Input material Start Marker

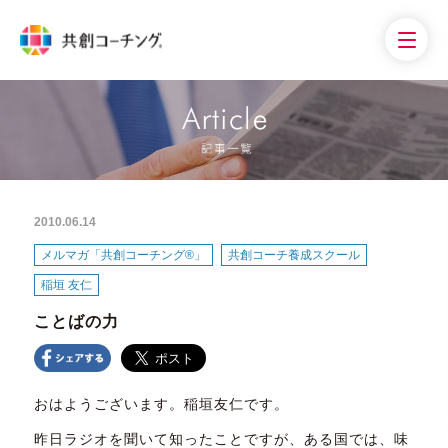
2010.06.14
メルマガ「共創コーチング®」
共創コーチ養成スクール
稲垣 友仁
ことばの力
おはようございます。稲垣友仁です。
昨日ラジオを聞いて知ったことですが、ある国では、味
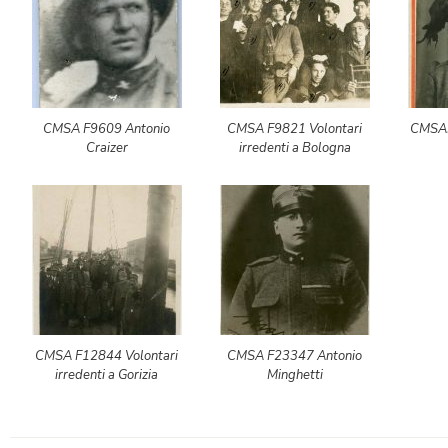
CMSA F9609 Antonio
CMSA F9821 Volontari
CMSAF
Craizer
irredenti a Bologna
CMSA F12844 Volontari
CMSA F23347 Antonio
irredenti a Gorizia
Minghetti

Input material End Marker

*Activity:* Restate the data above word for word. Skip every picture.

*Exercise output:*
2010.06.14
メルマガ「共創コーチング®」
共創コーチ養成スクール
稲垣 友仁
ことばの力
おはようございます。稲垣友仁です。
昨日ラジオを聞いて知ったことですが、ある国では、味
CMSA F9609 Antonio
CMSA F9821 Volontari
CMSAF
Craizer
irredenti a Bologna
CMSA F12844 Volontari
CMSA F23347 Antonio
irredenti a Gorizia
Minghetti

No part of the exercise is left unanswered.